LET’S COOK KOREAN GOCHUJANG EGGS

Eggs. So many people think they’re either too much effort or too simple. Chefs consider this fundamental ingredient a test of skill. A decent egg is easy to make. A great egg is very difficult. It’s a rainy-bleh day here today and a perfect time for a hearty meal. So if you’re a newer cook let me point out some common mistakes and if you’re a more experienced cook but don’t tend to use Asian ingredients you may get one thing out of joining me for making breakfast today.
Let’s start with the pan. If you’re a lover of stainless carbon steel or cast iron, as I am, I suggest you make an exception for a modern non-stick pan for your eggs, otherwise, you will waste a lot of eggs on a thin layer of baked eggs that will be a pain to clean out the pan.



This is a Japanese-style omelette pan but it works fine for scrambled eggs too. Laid out I have the seasonings I like to use for scrambled eggs. A few are absolutely common and for good reason: salt and black pepper. A few are less common but hardly unusual: paprika adds smokiness, red pepper flakes add a specific kind of heat, and chili powder adds yet another. Yes, this is basically red peppers in three ways.
And then a fourth, gochujang. If you’re familiar with Korean food then you’re already familiar with it. The red pepper paste comes in various flavors with this one being extra hot. For those who don’t like heat, you may be surprised that each of these forms of adding red peppers has a distinct flavor, and combined they make the eggs rich and fill you with warmth.
Add to your taste and heat preference. I’m actually not a heat junkie – I like just enough pepper to warm me and let me combine the flavors. I grab the gochujang paste with the chopsticks and mix it directly in as I scramble them.

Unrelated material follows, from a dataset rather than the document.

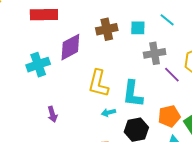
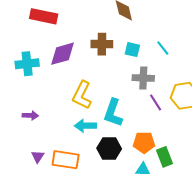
cyan arrow: (109, 112) -> (85, 126), size x1.5
purple arrow: (52, 114) -> (30, 115), turned -84

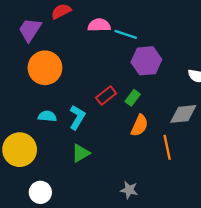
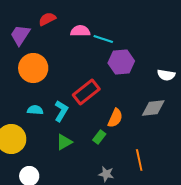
red rectangle: (106, 95) -> (86, 92), size x1.5
green rectangle: (133, 98) -> (99, 137), moved
orange line: (167, 147) -> (139, 160), moved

Finally, I want to provide a note about consistency. If you’re like me you do not like slimy eggs but many end up cooking them until they’re completely firm. And some people like slimy. Both are wrong. Properly cooked scrambled eggs need to be in-between to evoke the full flavor of the egg, cooked past sliminess but stopped before firm.
And how long does it take? About five minutes. You want to use a low heat and just bring it up to medium right at the end to make sure you don’t overcook. And the result is a delicious bowl of eggs. You can serve it with rice or toast or if you want some carbs.